Yesterday my husband and I went from our tiny village in the hills to Spoleto to run some necessary errands – for the first time since I wrote about the beginning of the lockdown last week. A maximum of two passengers can travel in one car, one in front, the other in the back, and we have to carry a written justification for our outing. Failing to do so, we would risk a fine of €206 ($225).

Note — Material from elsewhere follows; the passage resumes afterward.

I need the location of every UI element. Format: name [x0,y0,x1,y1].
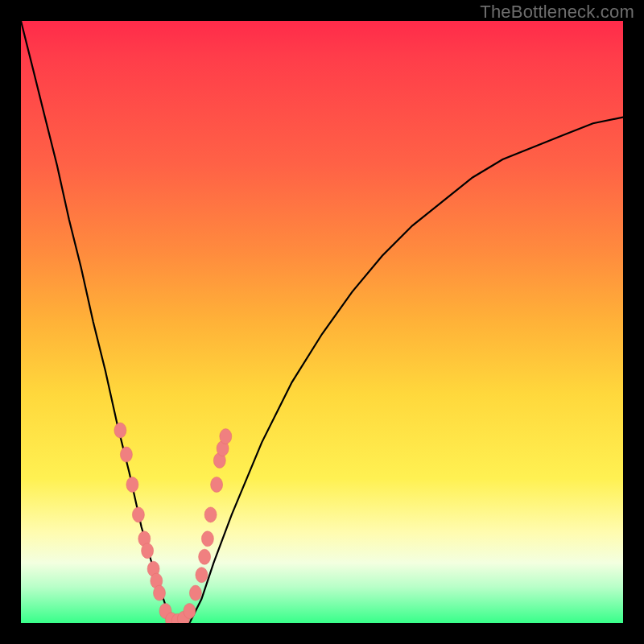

While I was waiting in the car for my husband to finish shopping in the Egyptian fruit and vegetable shop, the owner came out and handed me a bunch of roses through the window: The florist next door had given him all she had left before closing up shop – like all non-essential businesses in town. Why let them go to waste, he asked. Why, indeed?
Lawbreakers on the Loose
His small gesture did lift my spirits in a time of great tensions and anxieties. To live near a forest where we can enjoy the early spring days to our hearts’ content is a privilege we have never valued as much as we do now. But walking through the narrow streets of Spoleto on my way to the post office, the deadly silence and emptiness gave me a sense of postapocalyptic dread. I spotted a mother with her small son doing neck gymnastics on their tiny balcony, carefully rolling their heads round and round, round and round. A woman on the next balcony over was absorbed in stretching exercises. No one took notice of me, walking swiftly down the alley with two letters in my hands. But friends have told me many stories of getting violently verbally abused from windows for making a short trip around the block. On social media, people are venting their anger about irresponsible people that are out and about, purportedly putting the lives of hard-working medical personnel at risk. And just as I write this the Italian sports minister announces, that “on the advice of the scientific community, we had allowed people to go for exercise outside, but too many people are on the streets so we may have to forbid it.”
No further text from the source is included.